--- START ---

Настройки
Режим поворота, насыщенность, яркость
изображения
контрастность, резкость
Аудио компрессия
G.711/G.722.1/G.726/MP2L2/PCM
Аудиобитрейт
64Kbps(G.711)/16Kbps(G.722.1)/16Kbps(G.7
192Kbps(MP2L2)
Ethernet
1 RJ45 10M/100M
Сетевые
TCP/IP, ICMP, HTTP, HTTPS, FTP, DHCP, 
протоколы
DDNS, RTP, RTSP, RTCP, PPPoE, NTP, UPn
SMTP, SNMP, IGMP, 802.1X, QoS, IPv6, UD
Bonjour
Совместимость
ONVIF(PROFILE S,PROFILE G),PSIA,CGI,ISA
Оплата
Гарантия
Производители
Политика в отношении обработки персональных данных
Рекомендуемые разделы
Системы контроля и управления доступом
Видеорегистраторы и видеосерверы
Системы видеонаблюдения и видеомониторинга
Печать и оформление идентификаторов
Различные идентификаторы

--- END ---
--- START ---

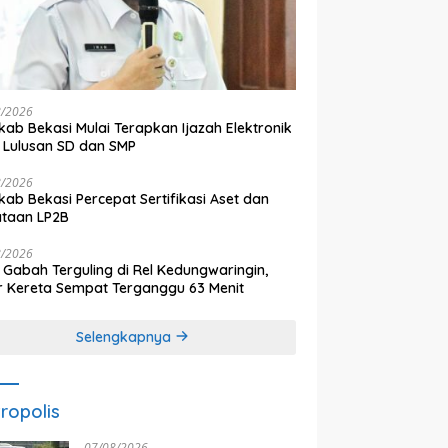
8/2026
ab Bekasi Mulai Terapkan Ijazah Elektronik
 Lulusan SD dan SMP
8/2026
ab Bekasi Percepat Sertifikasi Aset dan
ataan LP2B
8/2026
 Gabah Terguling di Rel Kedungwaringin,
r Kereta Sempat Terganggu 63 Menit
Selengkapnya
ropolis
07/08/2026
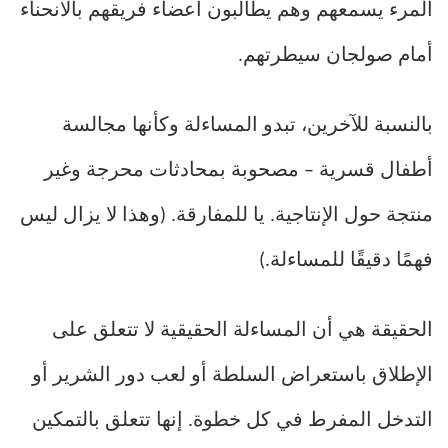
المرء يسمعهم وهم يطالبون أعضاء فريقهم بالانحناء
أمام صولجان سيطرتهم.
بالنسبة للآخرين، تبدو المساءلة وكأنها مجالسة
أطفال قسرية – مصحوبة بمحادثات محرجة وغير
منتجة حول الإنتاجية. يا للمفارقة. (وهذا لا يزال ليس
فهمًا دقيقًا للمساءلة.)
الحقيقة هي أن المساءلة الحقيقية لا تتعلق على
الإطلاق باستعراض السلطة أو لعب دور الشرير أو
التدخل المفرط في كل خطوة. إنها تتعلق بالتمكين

--- END ---
--- START ---

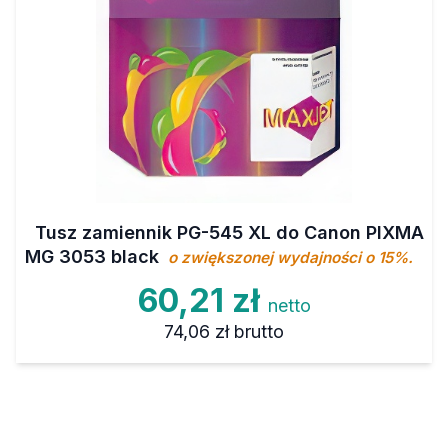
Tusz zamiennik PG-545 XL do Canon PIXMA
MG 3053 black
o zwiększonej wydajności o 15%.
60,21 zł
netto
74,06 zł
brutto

--- END ---

About this task
In the listing above, locate the line containing "DDNS, RTP, RTSP, RTCP, PPPoE, NTP, UPn" and the line containing "Различные идентификаторы", then transcribe both and every line between them verbatim.

Answer to the problem
DDNS, RTP, RTSP, RTCP, PPPoE, NTP, UPn
SMTP, SNMP, IGMP, 802.1X, QoS, IPv6, UD
Bonjour
Совместимость
ONVIF(PROFILE S,PROFILE G),PSIA,CGI,ISA
Оплата
Гарантия
Производители
Политика в отношении обработки персональных данных
Рекомендуемые разделы
Системы контроля и управления доступом
Видеорегистраторы и видеосерверы
Системы видеонаблюдения и видеомониторинга
Печать и оформление идентификаторов
Различные идентификаторы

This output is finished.